Much would depend on how governance issues are handled. NRHM started with the premise of making "architectural corrections" in delivery of health care especially in rural areas. Except for a vast cadre of contractual personnel in supporting programme management (SPMUs, DPMUs and BPMUs, consultants supported by NRHM or development partners), where are the systemic changes? Reviews after reviews have highlighted as how NRHM is seen as a vertical programme funded by GOI to be implemented by consultants. Regular programme management staff is either insulated from NRHM or is simply not ready to share "additional burden". NRHM implementation framework makes a strong plea for greater community engagement and ownership. Lack of conceptual clarity in defining village health plan, block health plans and district health plans have defeated the concept of decentralized and people centric and responsive health care. Going forward, it is important to ensure that governance system in human resources, convergence/integration of different programmes capacity building and assessment and evaluations are well thought out and are able to deliver promise of UAHC. Given the current state of district health organizational arrangements as well as huge responsibilities going to be entrusted to them in terms of accreditation etc., mere tinkering is not enough. A major revamp is need of hour. Good governance requires a high degree of transparency and accountability in public and organization processes.
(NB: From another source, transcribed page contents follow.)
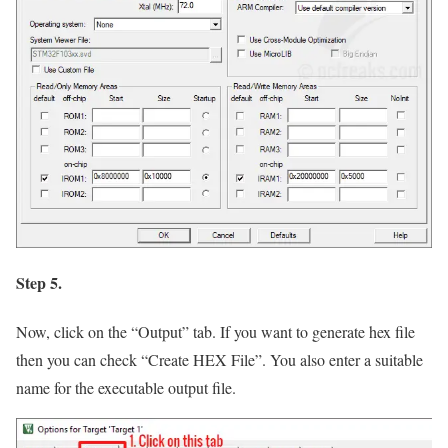
Step 5.
Now, click on the
“Output”
tab. If you want to generate hex file
then you can check
“Create HEX File”
. You also enter a suitable
name for the executable output file.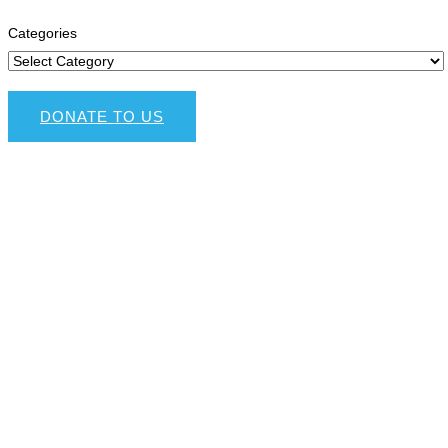
Categories
DONATE TO US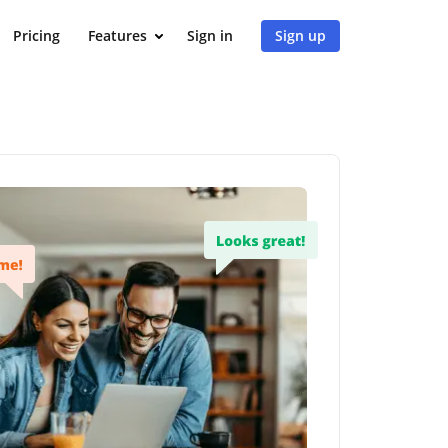
Pricing
Features
Sign in
Sign up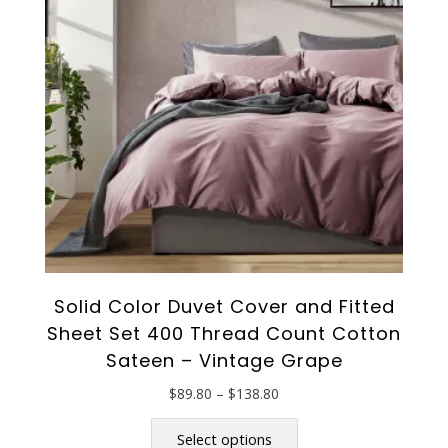
Solid Color Duvet Cover and Fitted
Sheet Set 400 Thread Count Cotton
Sateen – Vintage Grape
Price
$
89.80
–
$
138.80
range:
This
$89.80
product
Select options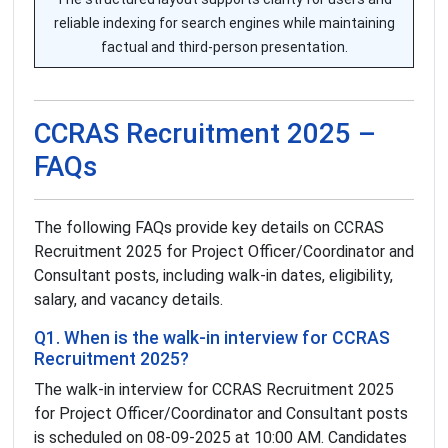
reliable indexing for search engines while maintaining
factual and third-person presentation.
CCRAS Recruitment 2025 –
FAQs
The following FAQs provide key details on CCRAS
Recruitment 2025 for Project Officer/Coordinator and
Consultant posts, including walk-in dates, eligibility,
salary, and vacancy details.
Q1. When is the walk-in interview for CCRAS
Recruitment 2025?
The walk-in interview for CCRAS Recruitment 2025
for Project Officer/Coordinator and Consultant posts
is scheduled on 08-09-2025 at 10:00 AM. Candidates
Reorganization, restructuring and regulation will be integral components of a big ticket health sector; reforms being contemplated in UAHC. Right moves would reduce health care spending by half and reduce burden of seeking health care for households. Recent reports on high magnitude of malnutrition, continued burden of communicable diseases and emerging challenges of NCDs paints grim picture. The roadmap for UAHC has to be detailed out so that we do not falter once again. As public health professionals, we owe a responsibility to our nation by being an active partner in addressing challenges in the delivery of health care.